___ DATA SUPPLIED ___

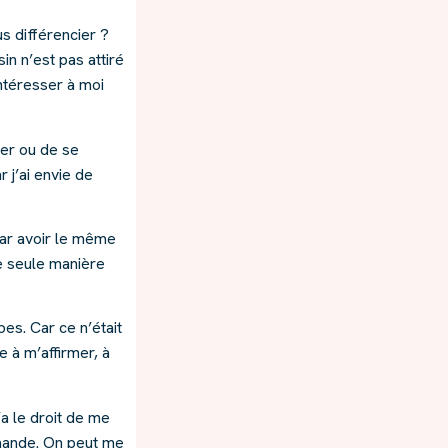
s différencier ?
n n’est pas attiré
intéresser à moi
ler ou de se
 j’ai envie de
par avoir le même
e seule manière
pes. Car ce n’était
e à m’affirmer, à
’a le droit de me
demande. On peut me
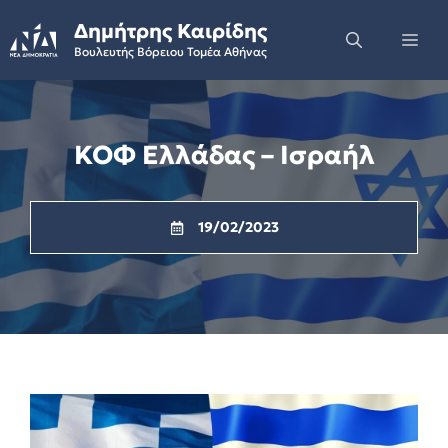
Skip
Δημήτρης Καιρίδης
to
Me
Βουλευτής Βόρειου Τομέα Αθήνας
content
ΚΟΦ Ελλάδας – Ισραήλ
19/02/2023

___

• **DESCRIPTION OF THE TASK**:
The task requires that every line above be transcribed exactly, without the images.

• **RESULT FOR THIS TASK**:
s différencier ?
n n’est pas attiré
intéresser à moi
ler ou de se
 j’ai envie de
par avoir le même
e seule manière
pes. Car ce n’était
e à m’affirmer, à
’a le droit de me
demande. On peut me
Skip
Δημήτρης Καιρίδης
to
Me
Βουλευτής Βόρειου Τομέα Αθήνας
content
ΚΟΦ Ελλάδας – Ισραήλ
19/02/2023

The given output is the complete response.